Behavior of the P1.HTR mastocytoma cell line implanted in the chorioallantoic membrane of chick embryos

Abstract

The P1.HTR cell line includes highly transfectable cells derived from P815 mastocytoma cells originating from mouse breast tissue. Despite its widespread use in immunogenic studies, no data are available about the behavior of P1.HTR cells in the chick embryo chorioallantoic membrane model. The objective of the present investigation was to study the effects of P1.HTR cells implanted on the chorioallantoic membrane of chick embryos. We inoculated P1.HTR cells into the previously prepared chick embryo chorioallantoic membrane and observed the early and late effects of these cells by stereomicroscopy, histochemistry and immunohistochemistry. A highly angiotropic and angiogenic effect occurred early after inoculation and a tumorigenic potential with the development of mastocytoma keeping well mast cells immunophenotype was detected later during the development. The P1.HTR mastocytoma cell line is a good tool for the development of the chick embryo chorioallantoic membrane mastocytoma model and also for other studies concerning the involvement of blood vessels. The chick embryo chorioallantoic membrane model of mastocytoma retains the mast cell immunophenotype under experimental conditions and could be used as an experimental tool for in vivo preliminary testing of antitumor and antivascular drugs.

Figure 1. Inoculation site of P1.HTR cells on chick embryo chorioallantoic membrane (CAM) (A). Note the blood vessel-free area between large CAM vessels (white arrow). Thirty minutes after inoculation, a small bubble persists and the surrounding vessels become more evident (B, black arrow), with a pronounced hyperemia (blue arrow) and spotted hemorrhagic area (yellow arrow) 6 h later (C). “Cobblestone-like” pattern of blood vessel distribution 24 h post-inoculation (D).

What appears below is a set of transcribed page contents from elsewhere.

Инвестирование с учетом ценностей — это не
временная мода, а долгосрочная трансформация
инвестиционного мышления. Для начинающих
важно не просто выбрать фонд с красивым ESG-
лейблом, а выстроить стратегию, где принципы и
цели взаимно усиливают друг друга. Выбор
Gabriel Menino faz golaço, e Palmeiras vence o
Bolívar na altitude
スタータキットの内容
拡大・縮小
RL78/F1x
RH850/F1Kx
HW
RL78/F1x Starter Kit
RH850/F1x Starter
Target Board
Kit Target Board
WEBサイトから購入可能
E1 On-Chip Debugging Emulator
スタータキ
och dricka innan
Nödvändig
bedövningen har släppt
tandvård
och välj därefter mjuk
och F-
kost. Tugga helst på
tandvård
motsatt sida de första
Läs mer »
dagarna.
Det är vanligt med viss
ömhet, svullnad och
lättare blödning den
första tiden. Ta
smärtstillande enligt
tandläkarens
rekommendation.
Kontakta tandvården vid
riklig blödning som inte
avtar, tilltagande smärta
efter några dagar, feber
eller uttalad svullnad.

Figure 2. Assessment of chick embryo chorioallantoic membrane 24 h post-inoculation of P1.HTR cells. Mast cells were grouped around the main vessels (red circle) and a high density of small blood vessels convergent to mast cell clusters was observed (A, white arrows, Alcian blue/safran method on uncut membrane). Histology of the chorioallantoic membrane 24 h post-inoculation (B). Note a high density of split small perfused and unperfused blood vessels in treated specimens compared to normal chick embryo chorioallantoic membrane (C). Immunostaining with FVIII-related antigen highlighted a heterogenous distribution of a positive reaction in endothelial cells from newly formed blood vessels in treated specimens. Note the homogeneous intense positive reaction in the capillary plexuses beneath the chorionic epithelium (red arrow). Weak or moderate expression of FVIII-related antigen in the newly formed perfused and unperfused blood vessels from chick chorioallantoic membrane after mast cell inoculation (green arrows) (D).

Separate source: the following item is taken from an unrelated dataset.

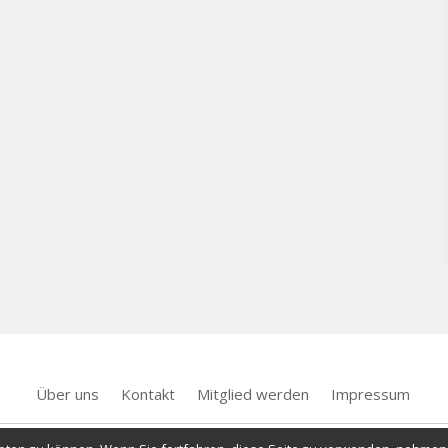
Über uns
Kontakt
Mitglied werden
Impressum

Figure 3. In ovo image of the mast cell tumor (mastocytoma) 7 days post-inoculation (A). Note the disorganized vascular network and the macroscopic appearance of tumor blood vessels. “Wheel spoke-like” arrangement of blood vessels around the tumor (red circle); peritumoral blood vessels showed higher density compared to the adjacent chorioallantoic membrane vascular network (B). Whole mount Alcian blue/safran staining of the chick embryo chorioallantoic membrane with a mastocytoma, before cutting (C). A mixture of both safran- and Alcian blue-positive mast cells composed the mast cell tumor, surrounded by a rich network of newly formed blood vessels. By immunohistochemistry, mastocytoma tumor cells were shown to be positive for both chymase (D left, yellow arrows) and tryptase (D right, red arrows) with a granular cytoplasmic pattern.